(Saved data entries)
• • • • •

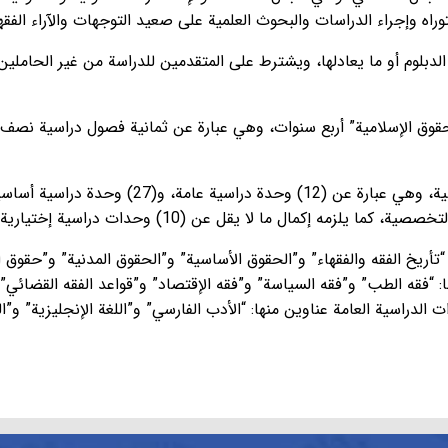
وراه وإجراء الدراسات والبحوث العلمية على صعيد التوجهات والآراء الفقه
دبلوم أو ما يعادلها، ويشترط على المتقدمين للدراسة من غير الحاملين ل
مه إكمال ما لا يقل عن (10) وحدات دراسية إختيارية.
أريخ الفقه والفقهاء” و”الحقوق الأساسية” و”الحقوق المدنية” و”حقوق ال
ا: “فقه الطب” و”فقه السياسة” و”فقه الإقتصاد” و”قواعد الفقه القضائي”
الدراسية العامة عناوين منها: “الأدب الفارسي” و”اللغة الإنجليزية” و”الت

• • • • •

> [Exercise aim] Search the data for "الفقه" and list every line in which it occurs.

> [Expected answer]
وراه وإجراء الدراسات والبحوث العلمية على صعيد التوجهات والآراء الفقه
أريخ الفقه والفقهاء” و”الحقوق الأساسية” و”الحقوق المدنية” و”حقوق ال
ا: “فقه الطب” و”فقه السياسة” و”فقه الإقتصاد” و”قواعد الفقه القضائي”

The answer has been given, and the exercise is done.